Task goal = Could you give the entries back exactly as they stand, minus any pictures?

»»

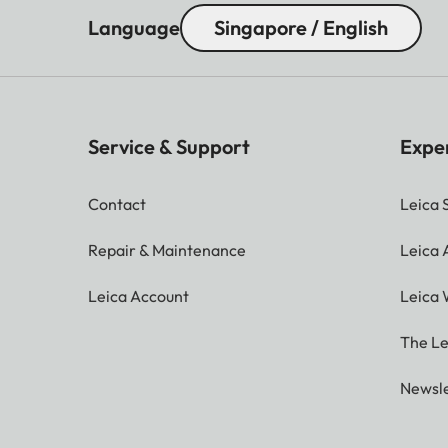
Language
Singapore / English
Service & Support
Expe
Contact
Leica 
Repair & Maintenance
Leica
Leica Account
Leica 
The Le
Newsle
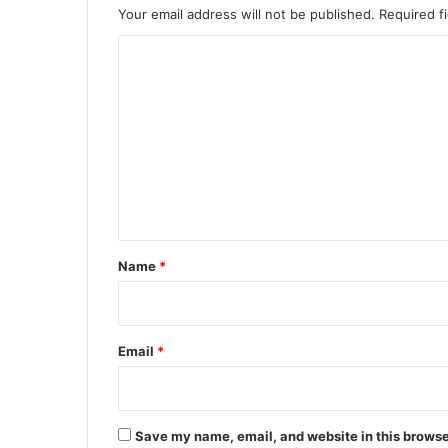
Your email address will not be published.
Required f
C
o
m
m
e
n
t
*
Name
*
Email
*
Save my name, email, and website in this browse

««

Solution to the problem =
Language
Singapore / English
Service & Support
Expe
Contact
Leica 
Repair & Maintenance
Leica
Leica Account
Leica 
The Le
Newsle
Your email address will not be published.
Required f
C
o
m
m
e
n
t
*
Name
*
Email
*
Save my name, email, and website in this browse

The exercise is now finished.